Not to mention, a lot of workloads aren't suited to containers. The vast majority of business software isn't containerized, and it would be wildly cost-prohibitive for me to shoehorn that square peg into the round hole of virtualization.

[–] BearOfaTime@lemm.ee 5 points 6 months ago

Uhh, docker is containers, VMware is a virtualization hypervisor?

[–] jj4211@lemmy.world 3 points 6 months ago

Ultimately, in terms of what they can do, well technically you can do anything without any container or virtualization strategy, so from that angle, they are all the same.

It reallyboils down to what the humans are comfortable with, and that's where there's some divergence.

Sure, one could make technical arguments about one can be multi kennel, one has arguably somewhat stronger likelihood of isolation, and one has a bit more efficiency than the other, but it's really down to human factors and familiarity.

Developers tend to like container based approach because the "image" is transparent and usually provides nice cheap options to somewhat track history and "fork" from common points with some flexibility. VMs kind of have some of that, but practically speaking it's far more awkward.

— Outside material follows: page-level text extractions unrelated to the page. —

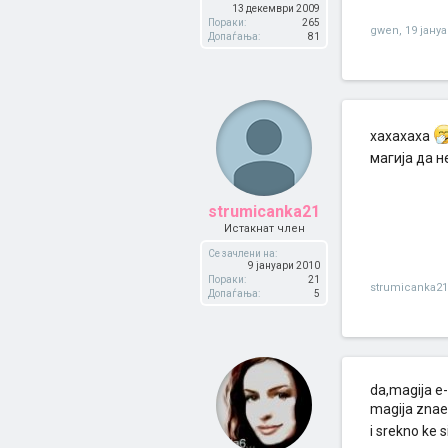
13 декември 2009
Пораки:
265
gwen
,
19 јану
Допаѓања:
81
хахахаха
магија да н
strumicanka21
Истакнат член
Се зачлени на:
9 јануари 2010
Пораки:
21
strumicanka21
Допаѓања:
5
da,magija e
magija znae
i srekno ke 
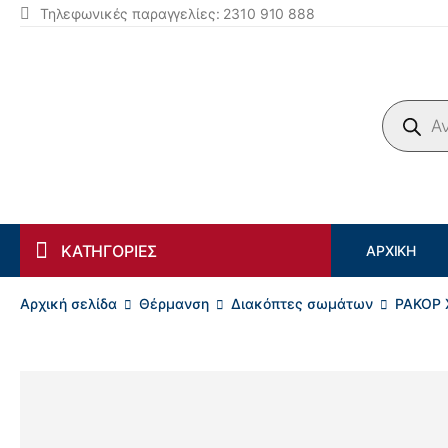
Τηλεφωνικές παραγγελίες: 2310 910 888
Products search
ΚΑΤΗΓΟΡΙΕΣ
ΑΡΧΙΚΉ
Αρχική σελίδα
Θέρμανση
Διακόπτες σωμάτων
ΡΑΚΟΡ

Conversely some operators find managing container based solutions too "developery" and find comfort with virtual machines. It's also more straightforward to just carve out a vm, hand it over, and give them the keys and let them deal with it. Then you commonly have VMs at one layer, and at least some of your tenants self managing some container management layer on top of their slice of the world.

While there is some overlap, general comparison of VMware vs Docker is a bit apples and oranges.